### RECORDS FOR THIS EXERCISE
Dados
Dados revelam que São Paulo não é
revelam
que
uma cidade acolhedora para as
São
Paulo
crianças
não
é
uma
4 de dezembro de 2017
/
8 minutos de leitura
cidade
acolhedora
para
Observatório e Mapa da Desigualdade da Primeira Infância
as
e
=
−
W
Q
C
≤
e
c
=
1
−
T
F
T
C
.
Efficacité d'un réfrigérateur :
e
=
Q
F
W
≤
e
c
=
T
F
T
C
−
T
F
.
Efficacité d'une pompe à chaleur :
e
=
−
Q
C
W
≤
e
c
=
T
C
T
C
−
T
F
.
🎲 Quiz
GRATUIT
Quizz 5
--
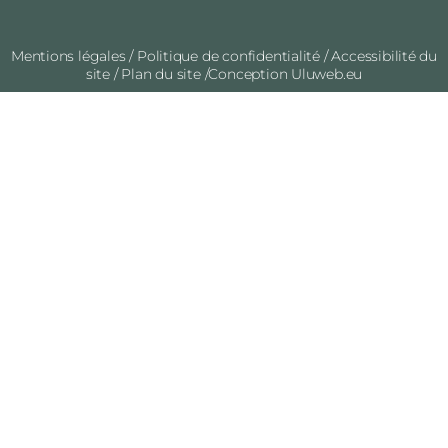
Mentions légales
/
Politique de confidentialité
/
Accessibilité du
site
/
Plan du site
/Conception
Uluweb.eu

### TASK REQUIREMENTS
For each line above that contains the word "cidade", make a copy.

### EXERCISE RESULT
uma cidade acolhedora para as
cidade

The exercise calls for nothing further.